**Supplied entries**:
::::::::::

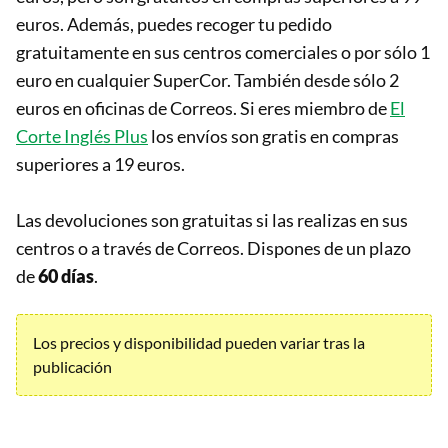
euros. Además, puedes recoger tu pedido
gratuitamente en sus centros comerciales o por sólo 1
euro en cualquier SuperCor. También desde sólo 2
euros en oficinas de Correos. Si eres miembro de
El
Corte Inglés Plus
los envíos son gratis en compras
superiores a 19 euros.
Las devoluciones son gratuitas si las realizas en sus
centros o a través de Correos. Dispones de un plazo
de
60 días
.
Los precios y disponibilidad pueden variar tras la
publicación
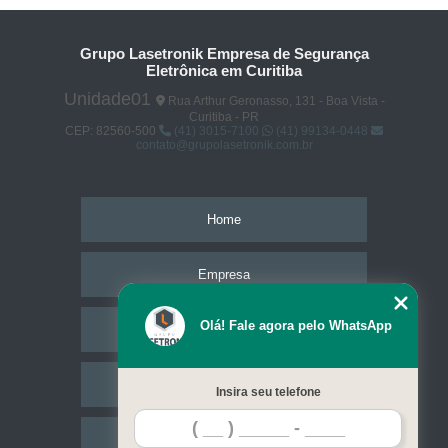
Grupo Lasetronik Empresa de Segurança
Eletrônica em Curitiba
Unidade01
Rua Arthur Geronasso, 131 - Boa Vista -
Curitiba - PR
CEP: 82560-500
(41) 3015-7100
(41) 99134-0448
contato@grupolasetronik.com.br
Home
Empresa
Olá! Fale agora pelo WhatsApp
Missão
Serviços
Insira seu telefone
Contato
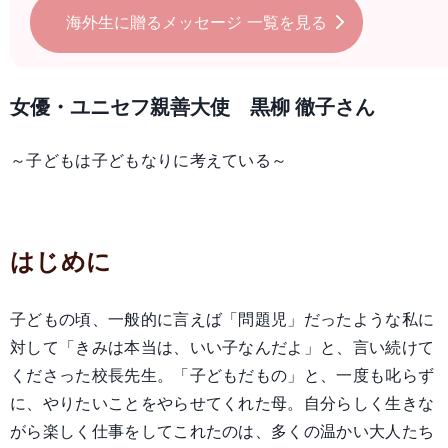
海外生に贈るメッセージ
一覧を見る
女優・ユニセフ親善大使 黒柳 徹子さん
～子どもは子どもなりに考えている～
はじめに
子どもの頃、一般的に言えば「問題児」だったような私に
対して「きみは本当は、いい子なんだよ」と、言い続けて
くださった校長先生。「子どもだもの」と、一度も叱らず
に、やりたいことをやらせてくれた母。自分らしく生きな
がら楽しく仕事をしてこれたのは、多くの温かい大人たち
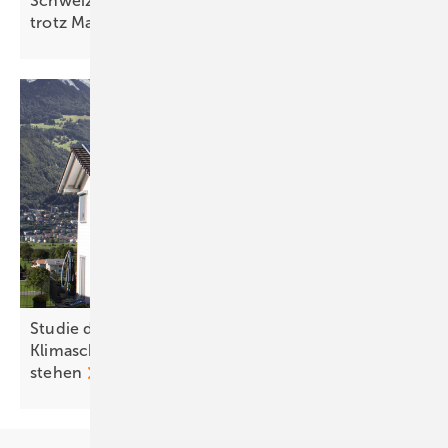
Schweiz: Bessere Stimmung in der Solarbranche
trotz
Marktstagnation
Studie der Uni Graz zeigt: Kürzungen beim
Klimaschutz kommen Österreich teuer zu
stehen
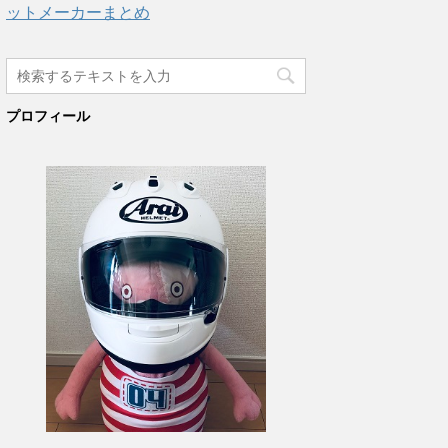
ットメーカーまとめ
プロフィール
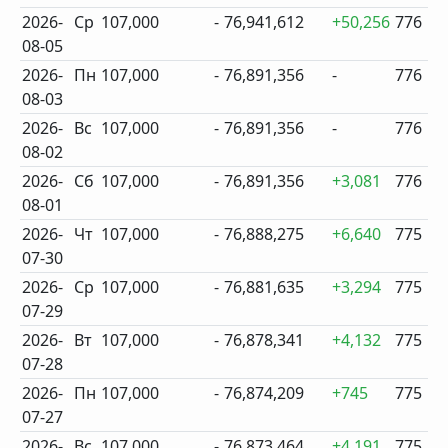
2026-
Ср
107,000
-
76,941,612
+50,256
776
08-05
2026-
Пн
107,000
-
76,891,356
-
776
08-03
2026-
Вс
107,000
-
76,891,356
-
776
08-02
2026-
Сб
107,000
-
76,891,356
+3,081
776
08-01
2026-
Чт
107,000
-
76,888,275
+6,640
775
07-30
2026-
Ср
107,000
-
76,881,635
+3,294
775
07-29
2026-
Вт
107,000
-
76,878,341
+4,132
775
07-28
2026-
Пн
107,000
-
76,874,209
+745
775
07-27
2026-
Вс
107,000
-
76,873,464
+4,191
775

::::::::::

**Exercise instructions**:
Find the word "sólo" in the data and show each line that holds it.

**Response below**:
gratuitamente en sus centros comerciales o por sólo 1
euro en cualquier SuperCor. También desde sólo 2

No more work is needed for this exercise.